Le ultime annotazioni riguardano l'ottima prova di tutti i musicisti: ognuno contribuisce nel migliore dei modi alla riuscita finale del disco, sia ritagliandosi spazi individuali sia col lavoro di squadra; Trismegisto da canto suo inserisce una certa dose di cattiveria al tutto con lo screaming.

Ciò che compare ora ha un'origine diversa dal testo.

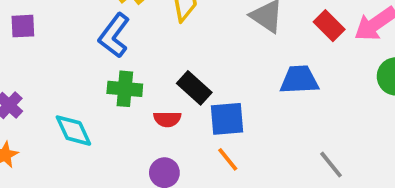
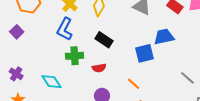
purple square: (23, 26) -> (17, 32), turned -32
black rectangle: (194, 88) -> (104, 40), moved
blue square: (227, 119) -> (145, 53), moved

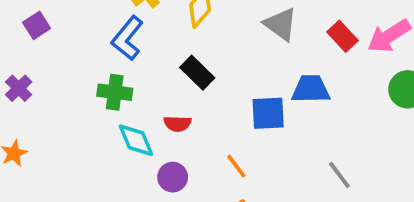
green cross: (75, 56) -> (115, 92), moved
purple cross: (16, 74) -> (19, 88), moved
cyan diamond: (51, 82) -> (136, 140), moved

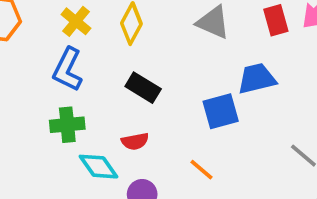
red rectangle: (343, 36) -> (276, 20), turned 40

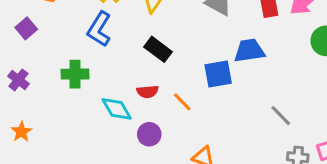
green cross: (67, 125) -> (75, 74), moved
orange line: (202, 170) -> (182, 102), moved

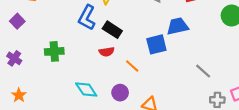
blue L-shape: (99, 29) -> (87, 18), moved
red semicircle: (148, 92) -> (107, 52), moved
cyan diamond: (117, 109) -> (86, 89), moved
purple circle: (149, 134) -> (120, 93), moved

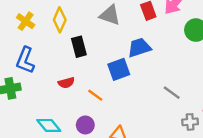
blue L-shape: (87, 18) -> (25, 60), moved
black rectangle: (112, 30) -> (79, 47), moved, turned 48

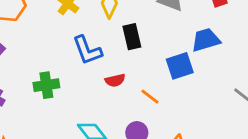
blue L-shape: (25, 60) -> (87, 50), moved, turned -44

Una critica però va mossa alla produzione: la scelta di suoni cupi e bassi è perfettamente azzeccata per il tipo di proposta occulta, lontana da ogni eccesso di perfezionismo, al contempo consente ad ogni strumento di emergere, però lo sbalzo di volume che intercorre fra i primi due brani e gli ultimi due è assai fastidioso!

In conclusione a questa lunga disamina, posso affermare che "Fenomenologia" sia un lavoro interessante, curato (libretto molto semplice, ma con tutte le informazioni necessarie presenti) e che meriterebbe di essere preso in considerazione. Ve lo dice uno che solitamente non mastica doom a colazione. La mia unica avvertenza è quella di dedicargli il giusto tempo, evitando giudizi affrettati o ascolti distratti, in quanto l'immediatezza non è la sua prima virtù.